8. Uit rechtspraak3 van de CRvB volgt dat de verrekening tussen het bestuursorgaan en de betrokkene feitelijk voorgaat op de betaling aan een derde, te weten de rechtshulpverlener. Dat de gemachtigde van eiseres als gevolg van het verrekeningsbesluit toegekende vergoeding van de kosten in bezwaar misloopt, moet worden geacht te behoren tot zijn bedrijfsrisico. Dit doet er niet aan af dat de rechtsbijstand gesubsidieerd is via de Raad voor Rechtsbijstand.
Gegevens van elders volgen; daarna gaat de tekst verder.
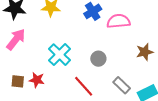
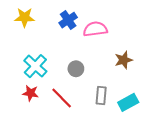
red star: (37, 80) -> (31, 93), moved
gray rectangle: (122, 85) -> (101, 95), turned 54

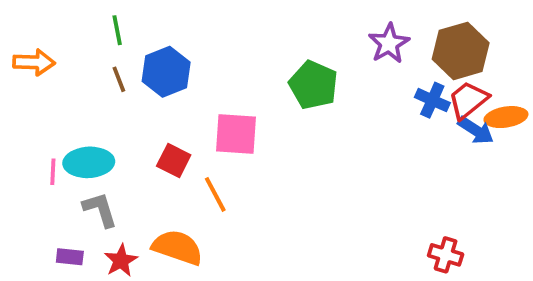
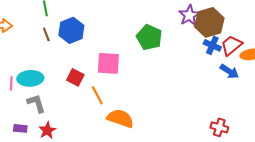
brown hexagon: (461, 51) -> (209, 22), moved
blue arrow: (476, 130) -> (229, 71), moved
orange semicircle: (177, 247) -> (120, 118), moved

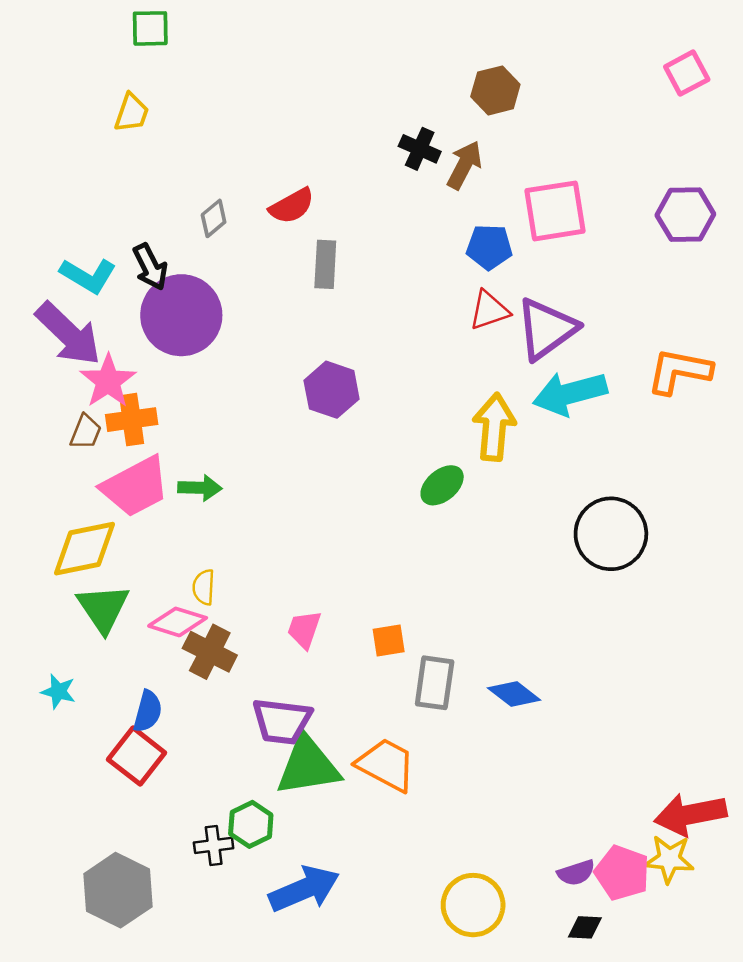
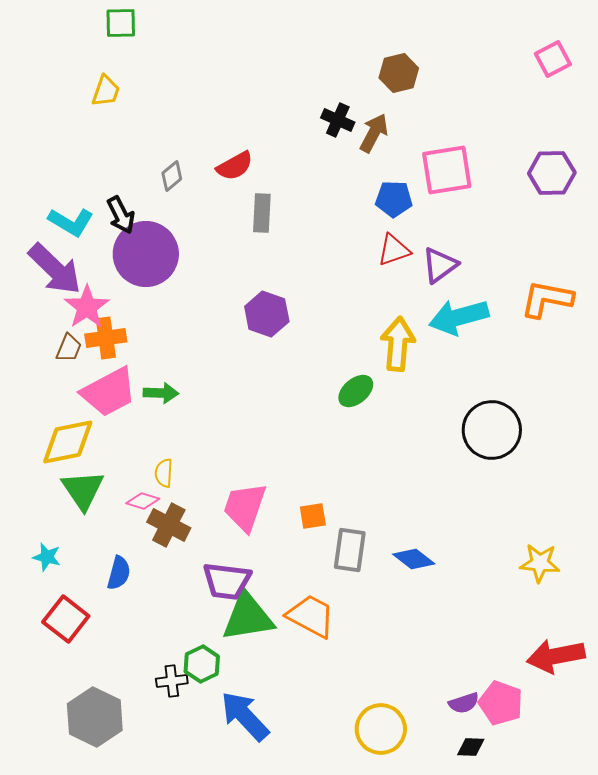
purple triangle: (546, 329) -> (440, 265), size x0.7
pink diamond: (178, 622) -> (143, 501), size x0.7
pink trapezoid: (304, 629) -> (245, 507), size x1.6
red square: (137, 756) -> (66, 619), moved
yellow star: (669, 859) -> (540, 563), moved
blue arrow: (304, 889) -> (245, 716), turned -110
Gelet hierop acht de rechtbank verrekening van de vergoeding van de kosten in bezwaar met een openstaande vordering niet in strijd met artikel 6, derde lid, onder c, van het Verdrag tot bescherming van de rechten van de mens en fundamentele vrijheden.
9. Eiseres heeft niet aannemelijk gemaakt dat er in haar geval bijzondere omstandigheden voordoen. De rechtbank acht het UWV dan ook niet gehouden om te motiveren waarom geen sprake is van bijzondere omstandigheden.
Conclusie en gevolgen
10. Het UWV heeft terecht de toegekende vergoeding van de kosten in bezwaar verrekend met de openstaande vordering.
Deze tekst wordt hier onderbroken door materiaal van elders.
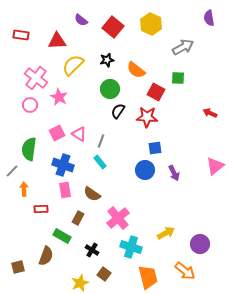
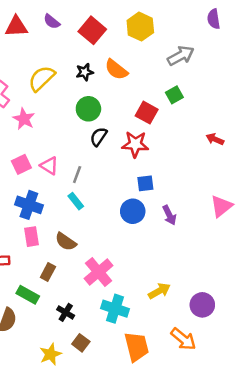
red triangle: (57, 41) -> (16, 27), moved
orange semicircle: (136, 70) -> (116, 70), moved
green square: (178, 78) -> (174, 95), turned -32

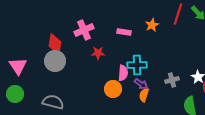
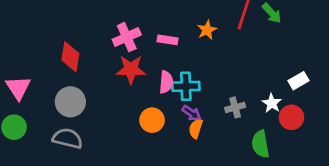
pink cross: (84, 30) -> (127, 37), moved
red star: (98, 53) -> (131, 69), size x1.5
gray circle: (55, 61) -> (70, 102), moved
pink semicircle: (123, 73) -> (166, 82), moved

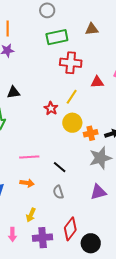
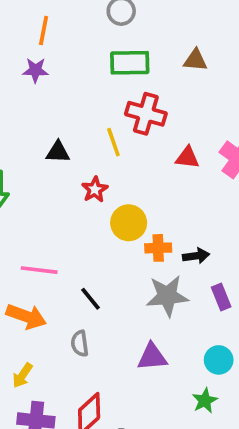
black triangle: (13, 92) -> (58, 152), moved
yellow line: (72, 97) -> (113, 142), moved, turned -63
orange arrow: (27, 183) -> (26, 316), size x1.5

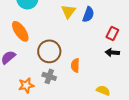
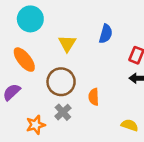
yellow triangle: (68, 11) -> (67, 44), moved
gray cross: (49, 76) -> (63, 112), turned 32

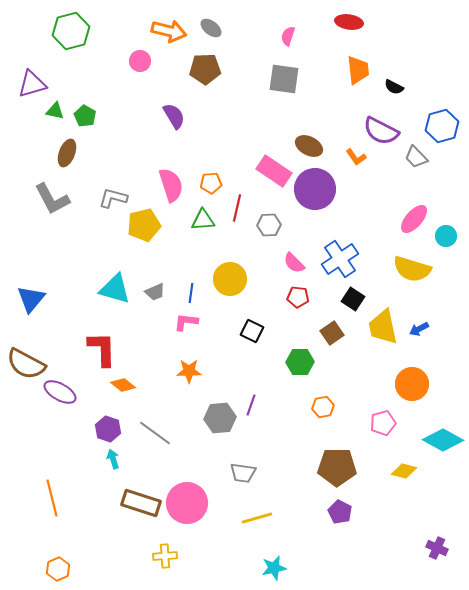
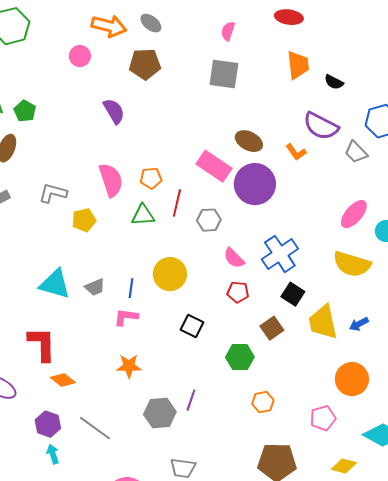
yellow pentagon: (144, 225) -> (84, 220), size x0.7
11. Het beroep van eiseres is ongegrond. Dit betekent dat zij geen gelijk krijgt. Omdat eiseres in beroep geen gelijk krijgt, worden de door haar gemaakte proceskosten en het betaalde griffierecht niet vergoed.
Beslissing
De rechtbank verklaart het beroep ongegrond.
Deze uitspraak is gedaan op 3 oktober 2023 door mr. A.M.L.E. Ides Peeters, rechter, in aanwezigheid van mr. Y.A.J. van Egmond, griffier.
De uitspraak is verzonden op 3 oktober 2023.
en zal binnen een week na deze datum openbaar gemaakt worden door publicatie op rechtspraak.nl.